Honorary Fellows: Professor Ian Shipsey
Professor Ian Shipsey for leadership in experimental particle physics, particularly the elucidation of the flavour problem and the development of novel instrumentation in many areas of physics, leading the physics community in new scientific directions.
Professor Ian Shipsey has made major contributions to key physics questions, including the flavour problem, understanding dark energy and the development of novel applications of quantum instrumentation to fundamental physics.
The flavour problem is the Standard Model‘s inability to explain the three generations of fermions. Shipsey’s crucial measurements include: the most precise determination of four elements of the quark-mixing matrix; rare processes including Bs → muon muon; evidence for Higgs-field generation of the muon mass; first measurement of b-quark production at the Large Hadron Collider (LHC); and Upsilon suppression in heavy-ion collisions, providing evidence for the quark-gluon plasma.

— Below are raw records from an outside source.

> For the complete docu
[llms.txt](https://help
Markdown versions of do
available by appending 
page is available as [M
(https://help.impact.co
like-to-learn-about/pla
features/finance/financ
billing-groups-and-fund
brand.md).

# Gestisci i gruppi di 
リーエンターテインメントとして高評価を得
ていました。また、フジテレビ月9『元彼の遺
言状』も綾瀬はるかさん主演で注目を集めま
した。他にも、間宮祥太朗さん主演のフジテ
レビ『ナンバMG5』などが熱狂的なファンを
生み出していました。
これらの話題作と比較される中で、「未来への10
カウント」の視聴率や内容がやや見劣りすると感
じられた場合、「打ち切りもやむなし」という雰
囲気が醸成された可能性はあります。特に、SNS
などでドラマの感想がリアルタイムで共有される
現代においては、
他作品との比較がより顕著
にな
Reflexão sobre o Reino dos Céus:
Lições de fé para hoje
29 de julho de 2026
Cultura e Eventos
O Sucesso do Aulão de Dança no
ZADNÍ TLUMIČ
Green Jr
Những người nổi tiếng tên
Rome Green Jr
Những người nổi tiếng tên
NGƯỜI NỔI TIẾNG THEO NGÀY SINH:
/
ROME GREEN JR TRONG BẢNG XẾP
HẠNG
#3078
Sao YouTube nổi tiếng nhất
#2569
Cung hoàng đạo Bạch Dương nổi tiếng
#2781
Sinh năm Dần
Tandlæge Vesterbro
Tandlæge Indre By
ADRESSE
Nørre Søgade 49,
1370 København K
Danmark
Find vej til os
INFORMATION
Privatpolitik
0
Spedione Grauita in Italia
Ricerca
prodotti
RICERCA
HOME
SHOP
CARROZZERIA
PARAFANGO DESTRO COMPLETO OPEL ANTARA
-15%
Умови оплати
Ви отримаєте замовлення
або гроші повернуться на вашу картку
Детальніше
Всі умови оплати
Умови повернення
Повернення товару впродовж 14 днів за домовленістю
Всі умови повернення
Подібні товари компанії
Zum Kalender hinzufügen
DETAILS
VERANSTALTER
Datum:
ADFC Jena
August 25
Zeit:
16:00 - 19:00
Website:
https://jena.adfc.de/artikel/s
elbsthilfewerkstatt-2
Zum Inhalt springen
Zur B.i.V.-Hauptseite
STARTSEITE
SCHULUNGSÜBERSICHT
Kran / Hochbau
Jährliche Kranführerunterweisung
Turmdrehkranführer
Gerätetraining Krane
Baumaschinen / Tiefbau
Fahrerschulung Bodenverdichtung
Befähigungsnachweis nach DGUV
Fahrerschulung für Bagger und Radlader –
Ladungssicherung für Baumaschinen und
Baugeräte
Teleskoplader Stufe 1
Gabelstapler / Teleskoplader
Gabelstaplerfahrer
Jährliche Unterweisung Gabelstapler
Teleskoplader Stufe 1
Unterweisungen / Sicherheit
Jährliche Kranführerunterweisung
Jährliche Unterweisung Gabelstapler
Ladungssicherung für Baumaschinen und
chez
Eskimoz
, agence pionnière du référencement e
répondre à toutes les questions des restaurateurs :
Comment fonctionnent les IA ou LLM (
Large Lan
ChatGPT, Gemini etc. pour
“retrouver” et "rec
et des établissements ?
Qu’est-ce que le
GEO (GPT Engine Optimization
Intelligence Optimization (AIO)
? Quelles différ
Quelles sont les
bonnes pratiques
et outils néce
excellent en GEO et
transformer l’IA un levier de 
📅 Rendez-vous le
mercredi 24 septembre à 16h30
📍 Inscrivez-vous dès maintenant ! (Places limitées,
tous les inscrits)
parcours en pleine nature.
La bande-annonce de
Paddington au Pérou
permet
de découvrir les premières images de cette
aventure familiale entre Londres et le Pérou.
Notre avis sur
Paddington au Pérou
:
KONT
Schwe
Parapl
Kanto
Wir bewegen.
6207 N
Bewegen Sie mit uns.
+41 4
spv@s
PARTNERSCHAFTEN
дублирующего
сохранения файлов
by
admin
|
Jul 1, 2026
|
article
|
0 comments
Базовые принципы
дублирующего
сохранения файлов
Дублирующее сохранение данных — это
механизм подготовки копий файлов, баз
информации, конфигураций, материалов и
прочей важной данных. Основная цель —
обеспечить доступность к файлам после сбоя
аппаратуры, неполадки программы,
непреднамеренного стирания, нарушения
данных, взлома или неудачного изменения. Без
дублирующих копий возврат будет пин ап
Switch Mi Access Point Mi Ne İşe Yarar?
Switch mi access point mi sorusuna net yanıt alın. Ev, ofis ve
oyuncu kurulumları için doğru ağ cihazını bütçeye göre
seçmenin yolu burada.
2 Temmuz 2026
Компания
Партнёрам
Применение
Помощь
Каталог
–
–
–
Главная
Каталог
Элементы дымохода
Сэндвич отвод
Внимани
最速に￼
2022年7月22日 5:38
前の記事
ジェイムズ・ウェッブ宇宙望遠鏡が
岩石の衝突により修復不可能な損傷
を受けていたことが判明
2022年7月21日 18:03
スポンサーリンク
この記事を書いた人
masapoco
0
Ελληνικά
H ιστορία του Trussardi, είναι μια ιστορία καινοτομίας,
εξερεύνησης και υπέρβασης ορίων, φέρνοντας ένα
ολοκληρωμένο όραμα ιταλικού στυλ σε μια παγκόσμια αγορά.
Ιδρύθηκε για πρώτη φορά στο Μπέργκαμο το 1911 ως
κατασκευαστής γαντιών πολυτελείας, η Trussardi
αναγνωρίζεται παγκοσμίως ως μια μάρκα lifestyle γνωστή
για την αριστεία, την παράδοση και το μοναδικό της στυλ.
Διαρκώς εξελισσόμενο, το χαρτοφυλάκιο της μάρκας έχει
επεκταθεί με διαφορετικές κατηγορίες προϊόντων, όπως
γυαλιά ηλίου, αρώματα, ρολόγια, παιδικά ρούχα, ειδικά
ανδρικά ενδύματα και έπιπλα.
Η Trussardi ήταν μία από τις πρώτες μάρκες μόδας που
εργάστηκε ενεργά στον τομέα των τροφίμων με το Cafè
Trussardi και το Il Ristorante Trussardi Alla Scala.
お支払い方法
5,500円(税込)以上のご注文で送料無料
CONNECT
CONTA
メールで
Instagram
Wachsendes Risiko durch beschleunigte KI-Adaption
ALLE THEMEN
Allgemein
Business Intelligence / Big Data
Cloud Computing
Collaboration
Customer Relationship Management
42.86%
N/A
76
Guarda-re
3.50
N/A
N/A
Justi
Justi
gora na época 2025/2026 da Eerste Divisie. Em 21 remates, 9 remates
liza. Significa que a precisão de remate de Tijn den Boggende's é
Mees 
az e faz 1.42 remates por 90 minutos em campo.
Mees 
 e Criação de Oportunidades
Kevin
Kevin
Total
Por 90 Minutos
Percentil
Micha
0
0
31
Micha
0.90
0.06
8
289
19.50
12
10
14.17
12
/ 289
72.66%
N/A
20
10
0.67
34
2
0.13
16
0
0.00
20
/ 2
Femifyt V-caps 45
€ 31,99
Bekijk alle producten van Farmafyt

To enable these measurements, Shipsey constructed outstanding silicon detectors for the CLEOdetector at the Cornell Electron Storage Ring (CESR) , CMS at LHC, and currently ATLAS at LHC and Mu3e at the Paul Scherrer Institute, as well as muon detectors for CLEO and NA31 at CERN, designing the construction facilities. In 2000, Shipsey was crucial to the approval and success of CLEO-c/CESR-c. He was thrice elected CLEO/CLEO-c co-spokesperson.
Leveraging his expertise in silicon, in 2008, Shipsey pioneered US Department of Energy (DOE) particle-physics involvement in the Rubin Observatory LSST Camera, a ground-based 8.4-meter wide-field telescope and 3-gigapixel CCD camera. LSST is the largest camera ever constructed for astronomy, designed in part to make definitive dark-energy measurements. His work with Teledyne-e2v facilitated their selection as an LSST camera vendor. Shipsey chaired the Rubin Dark- Energy Science Collaboration Advisory Board (2016–2017). He is the Science and Technology Facilities Council (STFC) LSST:UK sensors work package principal investigator (2016–2023). As an elected director of the LSST Discovery Alliance (LDA), in 2011 Shipsey initiated a key review for the US National Science Foundation Final Design Review. He presented Rubin frequently, including on Capitol Hill. He chaired the LDA Admissions Committee (2017–2022).
On CMS (2002–2015), Shipsey was the first Quarkonia co-convener. He reorganized the LHC Physics Center at Fermilab, invented the CMS Data Analysis School and created the CMS-LPC Fellows programme. He was elected CMS Collaboration-Board chair (2013–2014). Elected American Physical Society Division of Particles and Fields (DPF) chair (2012- 2015), Shipsey co-coordinated the strategic-planning exercise Snowmass-2013, and developed the DPF Instrumentation Prizes.
At the University of Oxford, he created the Kavli-IPMU-Oxford Physics-Graduate-Scholarship programme. After a very successful period as the head of the particle-physics subdepartment, he was elected Head of Physics in 2018 and re-elected in 2023.
Shipsey was instrumental in developing UK Research and Innovation’s Quantum Technologies for Fundamental Physics Programme (2018–2020) and is playing a leading role in establishing the future programme in the UK. He is developing cameras for the MAGIS (US) and AION (UK) networked pathfinder atom interferometers searching for ultralight dark matter and mid-band gravitational waves.
Shipsey leads International Committee for Future Accelerators’s Instrumentation Innovation and Development Panel, and co-led the USA-DOE Instrumentation Roadmap Panel (2019–2020). He is co-coordinator of the European Committee on Future Accelerators Instrumentation Roadmap Panel.